Why coding agents fail in large codebases (and what to do about it)
Data from 1,281 agent runs across 40+ large open source repos reveals five repeatable failure patterns in coding agents, and the infrastructure fixes for each.

Data from 1,281 agent runs across 40+ large open source repos reveals five repeatable failure patterns in coding agents, and the infrastructure fixes for each.
A coding agent is tasked with analyzing how a specific resource allocation mechanism propagates decisions across multiple packages in the Kubernetes source code. This requires tracing the Dynamic Resource Allocation (DRA) system through 1.4 million lines of Go spread across 22,000 files.
The agent starts working. It greps for the DRA allocator. Hundreds of results across dozens of directories. It reads a file. That file imports from another package. It navigates there. That package references three more. Each step is locally reasonable. The whole trajectory leads nowhere.
At 6,000 seconds (over an hour and a half), the agent has produced nothing. No analysis. No output. Zero score.
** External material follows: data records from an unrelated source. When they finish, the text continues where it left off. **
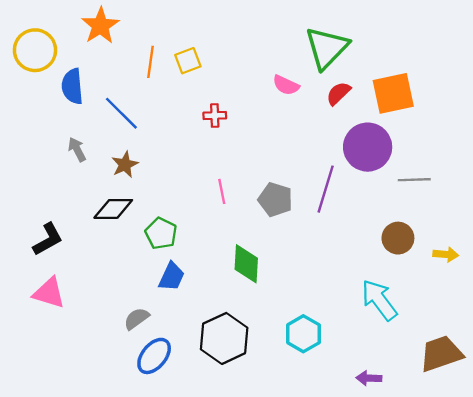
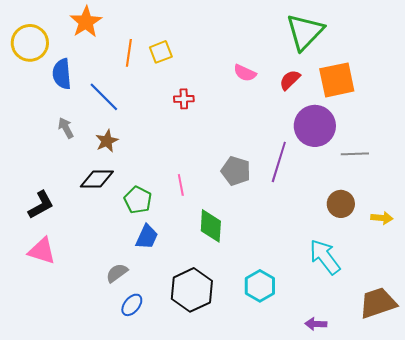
green triangle: (327, 48) -> (305, 32), moved
pink line: (222, 191) -> (181, 185), moved
blue ellipse: (154, 356) -> (132, 305), size x0.7

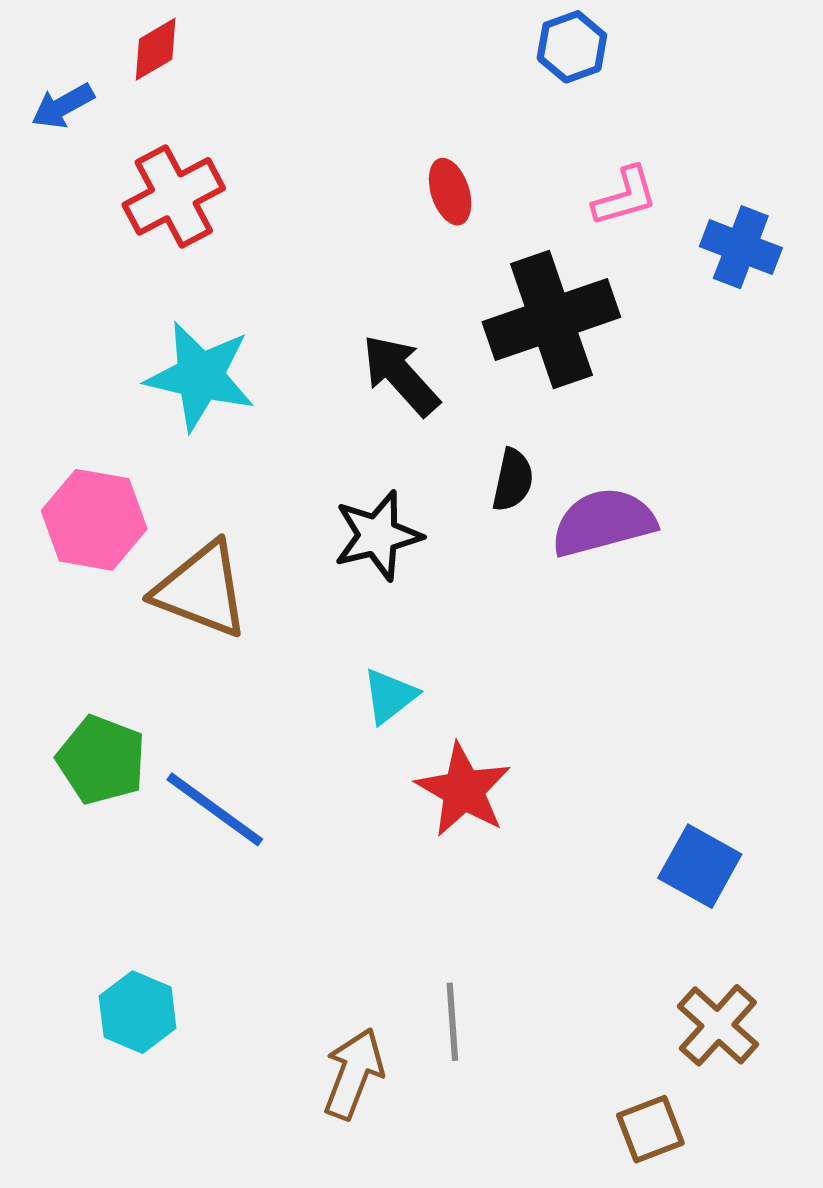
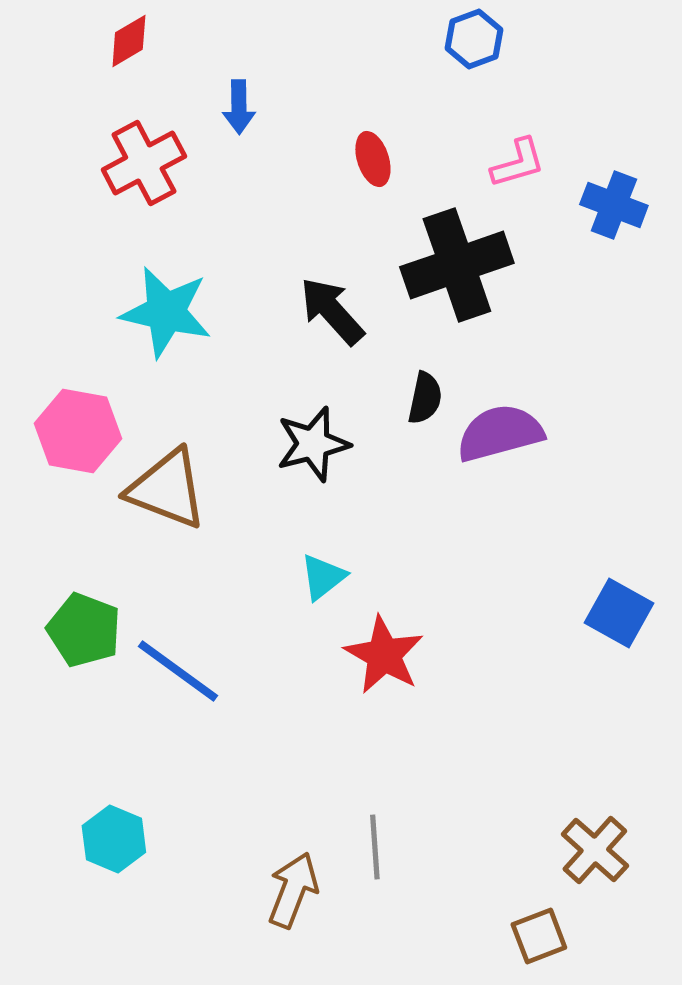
blue arrow: (63, 106) -> (239, 107), moved, turned -62
blue square: (700, 866) -> (619, 613), moved

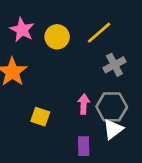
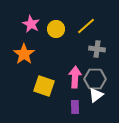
gray cross: (114, 65) -> (97, 49), turned 35
pink arrow: (84, 104) -> (75, 77), size x1.5
yellow square: (40, 117) -> (44, 86), size x1.5

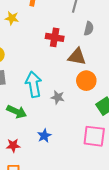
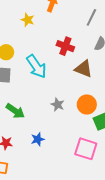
orange circle: (86, 81) -> (87, 105), moved
cyan arrow: (34, 84) -> (36, 66), moved, turned 145

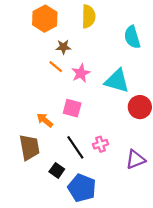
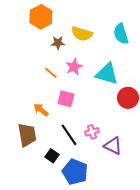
yellow semicircle: (88, 16) -> (82, 34), moved, turned 105
orange line: (56, 67) -> (51, 73), moved
purple triangle: (135, 159) -> (113, 146), moved, turned 48

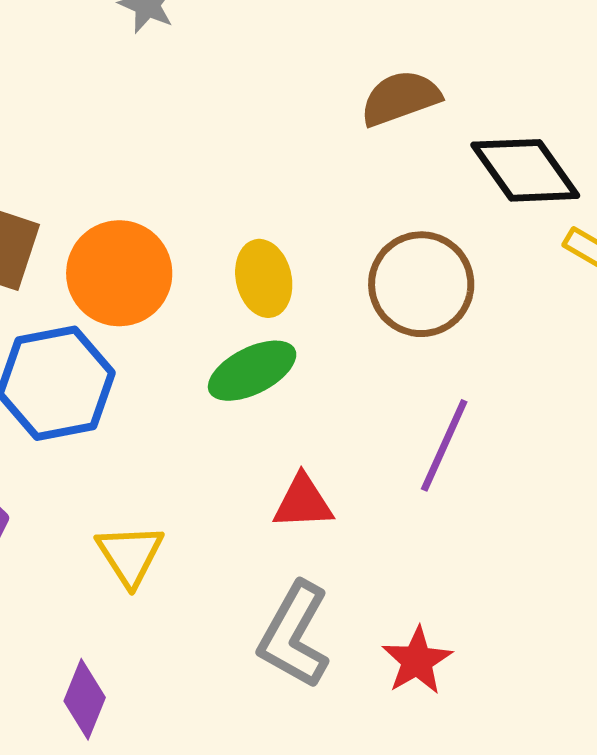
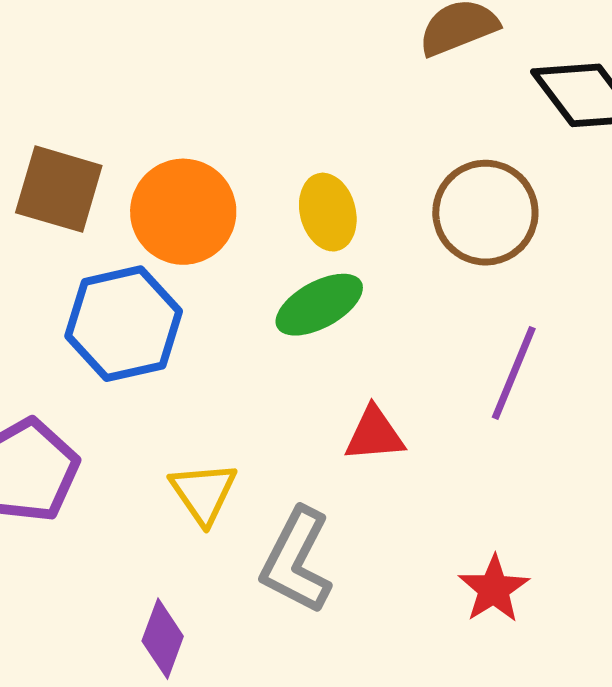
gray L-shape: (294, 635) -> (296, 561), moved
Now the same agent gets the same task with one difference: instead of local file access, it has code search tools backed by a proper index that include keyword search, semantic search, and find-references. Eight keyword searches and six semantic searches identify the relevant packages. One find-references call maps the cross-package dependency chain. In 89 seconds, the agent produces a comprehensive analysis and scores 0.90 out of 1.0.
Same model. Same task. Different context infrastructure. The difference between complete failure and near-perfect completion wasn't intelligence, it was efficient access to context.
The failure patterns described here are drawn from CodeScaleBench, a benchmark of software engineering tasks evaluated across 40+ of the largest open source repositories spanning 9 programming languages. The observations come from 1,281 scored agent runs, enough to distinguish systematic patterns from noise and to assign specific causes to each failure mode.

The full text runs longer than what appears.